La deuxième raison qui nous a fait reconsidérer cette destination, est la température moyenne sur les destinations que nous envisagions. En février, en Grèce, il fait 15°, et un vent quasi-permanent, qui vient plus volontiers du Nord que du Sud.

Alors un soir, on s'est dit : "bon, on part des mois entiers sur la période hivernale, on ne peut pas décaler ce séjour, et comme depuis ces 12 dernières années on n'est partis qu'une fois au soleil, ça va pas être possible !" Parce que oui, nous aussi on veux se trimballer en petit débardeur sur le pont, et laisser le soleil dorer nos peaux jusqu'à ce qu'elles soient couleur pain d'épice, que diable !

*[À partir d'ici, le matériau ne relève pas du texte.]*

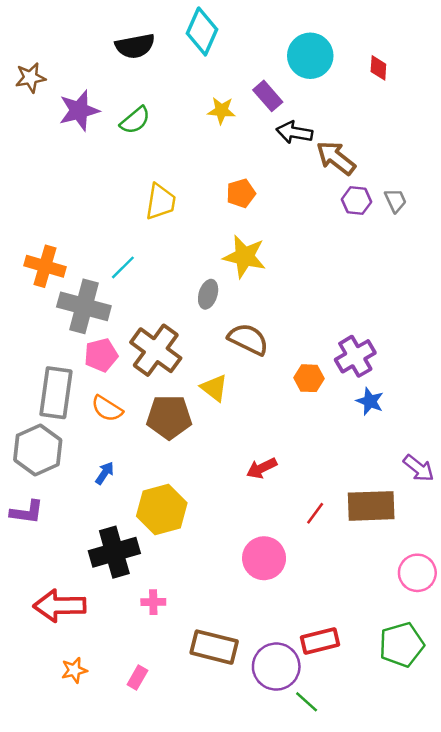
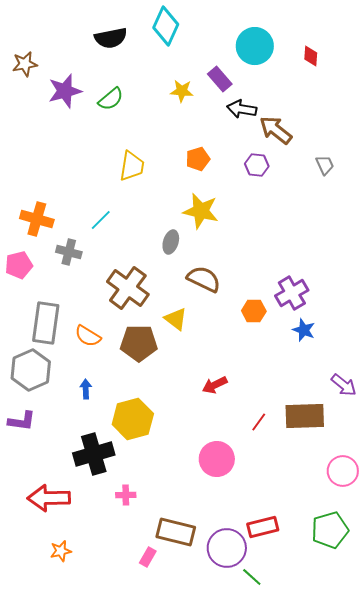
purple hexagon: (356, 201) -> (257, 165), moved
gray cross: (84, 306) -> (69, 252), size x0.6
pink pentagon: (101, 355) -> (19, 265), moved
blue arrow: (105, 473) -> (86, 389), turned -36
pink rectangle: (137, 677) -> (148, 557), moved

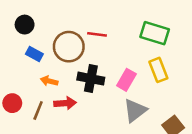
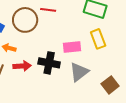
black cross: (91, 79) -> (49, 63), moved
pink rectangle: (126, 80) -> (72, 47), turned 54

Direction You Tube, pour voir des vidéos-témoins de personnes qui ont traversé l'Atlantique, la voix de quelques marins résonnant encore dans un coin de nos têtes : "Si tu prends les alizés à la bonne période, l'Atlantique c'est super tranquille..." Les vidéos confirment : on voit des navigateurs sereins, des dauphins, un vent favorable et modéré... Comble du bonheur, on se rend compte que les bonnes périodes pour traverser l'océan s'étalent de fin novembre à fin mai. Pile-poil dans le timing prévu !

Google Images avec le mot-clé "Antilles" fini de faire chavirer nos cœurs. On étudie le parcours, et les temps de navigation : en partant le 1er octobre, et en prenant le temps de visiter un brin les pays que nous longerons, on arrive au Cap Vert début à mi-novembre. Puis on guette la météo, et dès que les vents sont posés, on entame les deux semaines de navigation qui nous mèneront aux Antilles. Bon, deux semaines, c'est l'objectif, mais comme tout dépendra du vent, disons qu'on devrait mettre entre 12 et 20 jours pour traverser.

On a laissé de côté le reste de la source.